El discurso del rey

ROLANDO PÉREZ BETANCOURT
rolando.pb@granma.cip.cu

Fabricada con equilibrio dentro de los cánones de un cine comercial empeñado en no aparentarlo y que busca combinar emotividad y humor a partir de una de esas historias de superación que tanto gustan, El discurso del rey es una cinta atractiva, pero magnificada en premios, entre ellos el Oscar a la mejor película, en un año en que no había para mucho.

Incluso los efectismos desgranados a lo largo de una trama estirada y con detectables puntos muertos, remiten a un cine de claro regusto monárquico, al uso desde tiempos fundacionales del cinematógrafo.

Efectismos que no significan golpes bajos del melodrama, y en tal sentido hay que agradecerles a los realizadores que en la relación tirante-amigable entre el que sería futuro monarca del Reino Unido, Jorge VI (Colin Firth), y su logopeda (Geoffrey Rush), no se abulten los hechos reales, o se llegue al extremo de ponderar curas totales que históricamente no fueron (fallecido en 1952, a la edad de 57 años, el rey Jorge VI no dejó de presentar problemas con el habla, aunque sí tuvo progresos significativos gracias a los métodos aplicados por su pintoresco entrenador fónico).

Amparado en una dramaturgia convencional, de las que apuestan al seguro en cuanto a capturar el interés del mayor número de espectadores, El discurso del rey se ubica en un momento importante en la historia del Reino Unido, los preámbulos de la II Guerra Mundial, con un sucesor al trono, un rey casi de estreno, que debe ofrecer a la población un convincente discurso de unión y combatividad frente a la acometida nazi.

El director Tom Hooper recrea con excelente reconstrucción los hechos y personalidades de la época, escoge lo que le parece más útil al desarrollo de su personaje principal, y evita el polémico asunto de la simpatía que en sus inicios había despertado el régimen nazi en parte de la nobleza inglesa, en especial Eduardo VIII, que luego de reinar durante un año abdicó en favor de su hermano para poder casarse con una norteamericana divorciada, un asunto que hizo correr ríos de tinta, y no solo en lo concerniente al romance plebeyo, sino también porque después de 1936 quedaron expuestos a la luz pública los apegos del que luego fuera duque de Windsor a la filosofía nazi, algo que en 1996 el gobierno británico reconoció sin cortapisas.

Partiendo de la Historia como proyección indispensable de la anécdota, El discurso del rey se centra en el drama de un hombre y la compasión que despierta por la incapacidad física que le impide proyectar la imagen de un soberano total, seguro de sí mismo, como se supone fueron todos aquellos que lo antecedieron en la silla real.

Ese drama particular y las emociones que en torno a él se tejen vienen a suplir el ritmo, a ratos demasiado bajo, de la narración.
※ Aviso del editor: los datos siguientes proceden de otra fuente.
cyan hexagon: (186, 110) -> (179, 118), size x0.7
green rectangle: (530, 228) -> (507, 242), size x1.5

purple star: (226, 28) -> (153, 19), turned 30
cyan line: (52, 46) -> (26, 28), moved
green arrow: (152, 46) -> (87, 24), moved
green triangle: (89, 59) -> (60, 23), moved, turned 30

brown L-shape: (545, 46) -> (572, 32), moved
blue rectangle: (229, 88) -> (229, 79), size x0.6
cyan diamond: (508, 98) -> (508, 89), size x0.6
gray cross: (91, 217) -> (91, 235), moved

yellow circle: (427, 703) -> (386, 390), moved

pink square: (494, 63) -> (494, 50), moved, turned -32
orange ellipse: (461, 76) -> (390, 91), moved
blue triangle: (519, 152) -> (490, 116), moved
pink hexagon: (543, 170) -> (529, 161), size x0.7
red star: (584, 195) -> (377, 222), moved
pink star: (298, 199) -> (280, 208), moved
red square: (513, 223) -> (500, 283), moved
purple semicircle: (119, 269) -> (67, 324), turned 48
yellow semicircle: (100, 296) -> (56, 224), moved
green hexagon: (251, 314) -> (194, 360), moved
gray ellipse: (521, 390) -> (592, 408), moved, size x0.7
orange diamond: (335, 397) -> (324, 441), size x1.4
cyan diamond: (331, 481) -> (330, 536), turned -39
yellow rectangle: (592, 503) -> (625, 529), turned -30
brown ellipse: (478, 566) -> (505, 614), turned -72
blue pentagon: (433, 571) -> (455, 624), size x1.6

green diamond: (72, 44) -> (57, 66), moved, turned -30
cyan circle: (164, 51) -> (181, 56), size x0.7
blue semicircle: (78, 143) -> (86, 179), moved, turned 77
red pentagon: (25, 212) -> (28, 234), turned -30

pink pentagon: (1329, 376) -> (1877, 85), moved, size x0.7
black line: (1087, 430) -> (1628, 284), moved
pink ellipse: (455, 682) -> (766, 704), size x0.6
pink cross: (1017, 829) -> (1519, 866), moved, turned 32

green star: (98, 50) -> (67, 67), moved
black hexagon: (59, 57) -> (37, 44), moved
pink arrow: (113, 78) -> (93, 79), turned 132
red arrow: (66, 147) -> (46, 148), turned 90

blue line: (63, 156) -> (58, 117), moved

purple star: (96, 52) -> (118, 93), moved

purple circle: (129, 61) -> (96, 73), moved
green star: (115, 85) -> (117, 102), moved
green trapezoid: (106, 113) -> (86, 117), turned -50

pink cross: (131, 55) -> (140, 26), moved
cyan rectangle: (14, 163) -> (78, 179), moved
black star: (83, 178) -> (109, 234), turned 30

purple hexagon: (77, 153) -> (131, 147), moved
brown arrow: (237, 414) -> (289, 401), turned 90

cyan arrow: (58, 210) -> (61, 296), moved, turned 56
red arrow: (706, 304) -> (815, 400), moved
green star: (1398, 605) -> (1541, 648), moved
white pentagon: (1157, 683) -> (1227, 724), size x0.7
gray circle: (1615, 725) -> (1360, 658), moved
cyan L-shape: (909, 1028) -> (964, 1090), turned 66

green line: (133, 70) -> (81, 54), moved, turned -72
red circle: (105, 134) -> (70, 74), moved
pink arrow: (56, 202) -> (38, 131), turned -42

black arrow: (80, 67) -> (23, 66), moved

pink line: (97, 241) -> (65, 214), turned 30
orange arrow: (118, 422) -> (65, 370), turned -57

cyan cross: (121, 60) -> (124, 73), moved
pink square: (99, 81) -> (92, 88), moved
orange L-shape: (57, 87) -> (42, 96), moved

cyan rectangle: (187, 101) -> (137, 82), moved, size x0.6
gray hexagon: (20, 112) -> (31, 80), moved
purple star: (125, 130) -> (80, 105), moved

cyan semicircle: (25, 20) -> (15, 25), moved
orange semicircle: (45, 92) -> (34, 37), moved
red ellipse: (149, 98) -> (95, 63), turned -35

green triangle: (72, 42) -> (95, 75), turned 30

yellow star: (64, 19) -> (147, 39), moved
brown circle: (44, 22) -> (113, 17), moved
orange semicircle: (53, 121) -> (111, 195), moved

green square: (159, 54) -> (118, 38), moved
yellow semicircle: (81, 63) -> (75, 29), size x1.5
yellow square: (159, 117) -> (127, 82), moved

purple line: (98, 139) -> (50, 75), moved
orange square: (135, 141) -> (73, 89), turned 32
Se sabe del gusto de los llamados académicos de Hollywood por premiar personajes con defectos físicos ––y la lista es larga––, pero lo cierto es que Colin Firth, como un rey tartamudo, es mucho más que eso, además de que la suya es una incapacidad a medias, con matices dictados por agobios de la existencia, y por lo tanto su Jorge VI demandaba un desempeño extra que sin duda el actor fue capaz de ofrecer. El siempre fabuloso Geoffrey Rush —cómo olvidarlo en aquella interpretación del marqués de Sade–– está muy bien, pero a ratos al excéntrico personaje le faltan definiciones, no por cuenta de él, sino del guión.

Hay que ver El discurso del rey y disfrutarla sin perder de vista que está punteada de detectables fórmulas (bien manejadas, eso sí) para triunfar.

Pero es muy probable que al paso del tiempo sea recordada como una cinta agradable, académicamente convencional, y no mucho más.